SOURCE MATERIAL below:
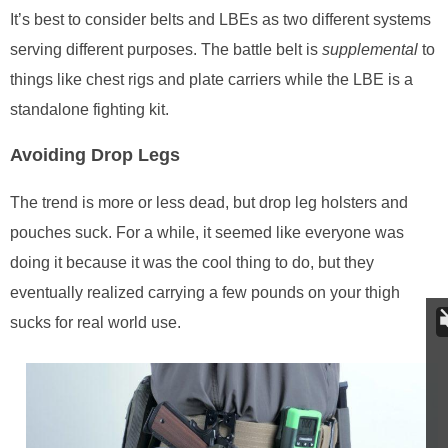
It’s best to consider belts and LBEs as two different systems
serving different purposes. The battle belt is
supplemental
to
things like chest rigs and plate carriers while the LBE is a
standalone fighting kit.
Avoiding Drop Legs
The trend is more or less dead, but drop leg holsters and
pouches suck. For a while, it seemed like everyone was
doing it because it was the cool thing to do, but they
eventually realized carrying a few pounds on your thigh
sucks for real world use.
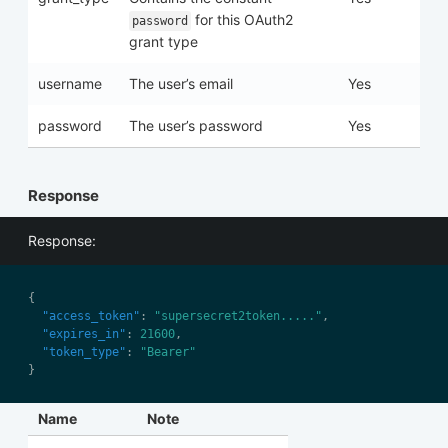
for this OAuth2
password
grant type
username
The user’s email
Yes
password
The user’s password
Yes
Response
Response:
"access_token"
: 
"supersecret2token....."
"expires_in"
: 
21600
"token_type"
: 
"Bearer"
Name
Note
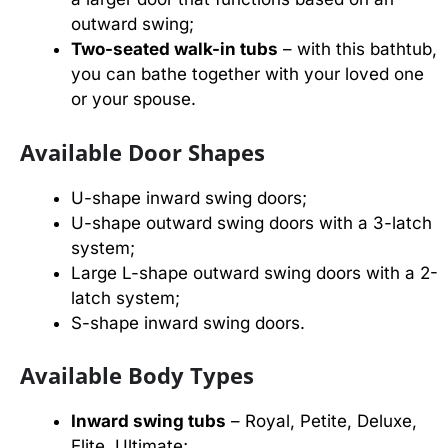
outward swing;
Two-seated walk-in tubs
– with this bathtub,
you can bathe together with your loved one
or your spouse.
Available Door Shapes
U-shape inward swing doors;
U-shape outward swing doors with a 3-latch
system;
Large L-shape outward swing doors with a 2-
latch system;
S-shape inward swing doors.
Available Body Types
Inward swing tubs
– Royal, Petite, Deluxe,
Elite, Ultimate;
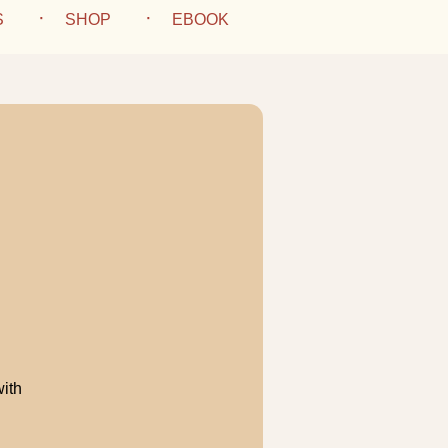
S
SHOP
EBOOK
with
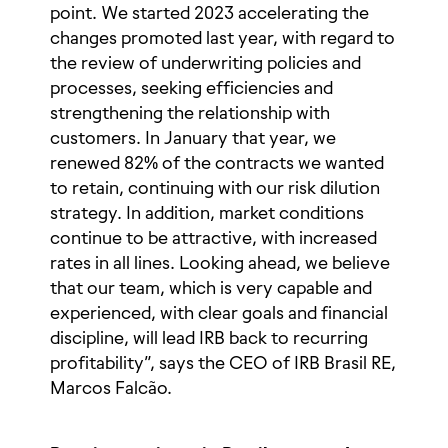
point. We started 2023 accelerating the
changes promoted last year, with regard to
the review of underwriting policies and
processes, seeking efficiencies and
strengthening the relationship with
customers. In January that year, we
renewed 82% of the contracts we wanted
to retain, continuing with our risk dilution
strategy. In addition, market conditions
continue to be attractive, with increased
rates in all lines. Looking ahead, we believe
that our team, which is very capable and
experienced, with clear goals and financial
discipline, will lead IRB back to recurring
profitability”, says the CEO of IRB Brasil RE,
Marcos Falcão.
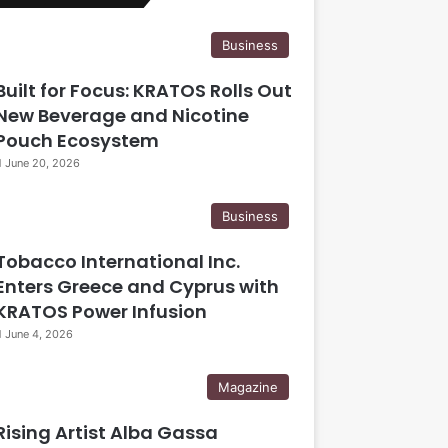
Business
Built for Focus: KRATOS Rolls Out
New Beverage and Nicotine
Pouch Ecosystem
June 20, 2026
Business
Tobacco International Inc.
Enters Greece and Cyprus with
KRATOS Power Infusion
June 4, 2026
Magazine
Rising Artist Alba Gassa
End of SOURCE MATERIAL.
▶ YOUR ASSIGNMENT
What is needed is an exact repeat of every entry above, with the pictures left out.

▶ RESULT FOR THIS EXERCISE
It’s best to consider belts and LBEs as two different systems
serving different purposes. The battle belt is
supplemental
to
things like chest rigs and plate carriers while the LBE is a
standalone fighting kit.
Avoiding Drop Legs
The trend is more or less dead, but drop leg holsters and
pouches suck. For a while, it seemed like everyone was
doing it because it was the cool thing to do, but they
eventually realized carrying a few pounds on your thigh
sucks for real world use.
for this OAuth2
password
grant type
username
The user’s email
Yes
password
The user’s password
Yes
Response
Response:
"access_token"
: 
"supersecret2token....."
"expires_in"
: 
21600
"token_type"
: 
"Bearer"
Name
Note
outward swing;
Two-seated walk-in tubs
– with this bathtub,
you can bathe together with your loved one
or your spouse.
Available Door Shapes
U-shape inward swing doors;
U-shape outward swing doors with a 3-latch
system;
Large L-shape outward swing doors with a 2-
latch system;
S-shape inward swing doors.
Available Body Types
Inward swing tubs
– Royal, Petite, Deluxe,
Elite, Ultimate;
S
SHOP
EBOOK
with
point. We started 2023 accelerating the
changes promoted last year, with regard to
the review of underwriting policies and
processes, seeking efficiencies and
strengthening the relationship with
customers. In January that year, we
renewed 82% of the contracts we wanted
to retain, continuing with our risk dilution
strategy. In addition, market conditions
continue to be attractive, with increased
rates in all lines. Looking ahead, we believe
that our team, which is very capable and
experienced, with clear goals and financial
discipline, will lead IRB back to recurring
profitability”, says the CEO of IRB Brasil RE,
Marcos Falcão.
Business
Built for Focus: KRATOS Rolls Out
New Beverage and Nicotine
Pouch Ecosystem
June 20, 2026
Business
Tobacco International Inc.
Enters Greece and Cyprus with
KRATOS Power Infusion
June 4, 2026
Magazine
Rising Artist Alba Gassa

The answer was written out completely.